Mise en ligne : 3 février 2006

Dernière modification : 9 août 2010

Texte de l'article :

197
12.4.2005

Communiqué du Greffier

Arrêts de chambre concernant la République tchèque, le Royaume-Uni et la Turquie

 La Cour européenne des Droits de l’Homme a communiqué aujourd’hui par écrit les trois arrêts de chambre suivants, dont aucun n’est définitif [1].

Ma ?ík c. République tchèque (requête no 73116/01) Violation de l’article 6 § 1

Le requérant, Bohumir Ma ?ík, est un ressortissant tchèque né en 1929 et résidant à Dana Point (Etats-Unis).

Il intenta une procédure en vue d’obtenir la restitution des biens qui avaient été nationalisés et vendus par l’Etat à des tiers à la suite de son émigration dans les années soixante-dix. Les juridictions du fond rejetèrent ses prétentions ainsi que sa demande d’admission d’un pourvoi en cassation.

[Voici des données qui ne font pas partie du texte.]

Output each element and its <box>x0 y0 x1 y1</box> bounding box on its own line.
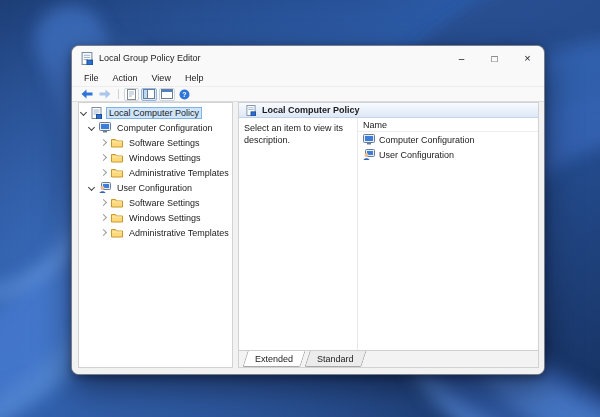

L’intéressé forma un recours constitutionnel qui fut rejeté par la Cour constitutionnelle au motif qu’il ne s’était pas pourvu en cassation.

Invoquant l’article 6 § 1 (droit à un procès équitable) de la Convention, le requérant soutenait que le rejet de son recours constitutionnel pour non-épuisement des voies de recours avait porté atteinte à son droit d’accès à un tribunal.

La Cour européenne des Droits de l’Homme note qu’en droit tchèque le pourvoi en cassation est une voie de recours extraordinaire non accessible de plein droit et dont la recevabilité est laissée au pouvoir discrétionnaire de la Cour suprême ; il ne saurait être considéré comme un recours efficace dont le non-exercice pourrait être reproché au requérant.

L’interprétation particulièrement rigoureuse faite par la Cour constitutionnelle de la règle de procédure en cause a privé le requérant du droit d’accès à un tribunal. Dès lors, la Cour conclut, à l’unanimité, à la violation de l’article 6 § 1 de la Convention. Elle estime que le constat d’une violation fournit une satisfaction équitable suffisante pour le dommage moral subi par le requérant et lui alloue 1 000 euros (EUR) pour frais et dépens. (L’arrêt n’existe qu’en français).

Whitfield et autres c. Royaume-Uni (nos 46387/99, 48906/99, 57410/00 et 57419/00)

Violation de l’article 6 § 1 Violation de l’article 6 § 3 c) Non-violation de l’article 5 Non-violation de l’article 5 combiné avec l’article 13

L’affaire porte sur les requêtes de quatre ressortissants britanniques concernant des procédures qui se sont déroulées en milieu pénitentiaire, à la suite d’incidents disciplinaires survenus dans les établissements où ils étaient détenus.

Le premier requérant, Steven Whitfield, est né en 1968 et est actuellement incarcéré sur l’île de Wight ; le deuxième, Ronald Pewter, est né en 1961 et réside à Londres ; le troisième, Joslyn Gaskin, est né en 1980 et vit à Leeds ; le quatrième, Jonathan Clarke, qui est né en 1976, est décédé en juin 2003.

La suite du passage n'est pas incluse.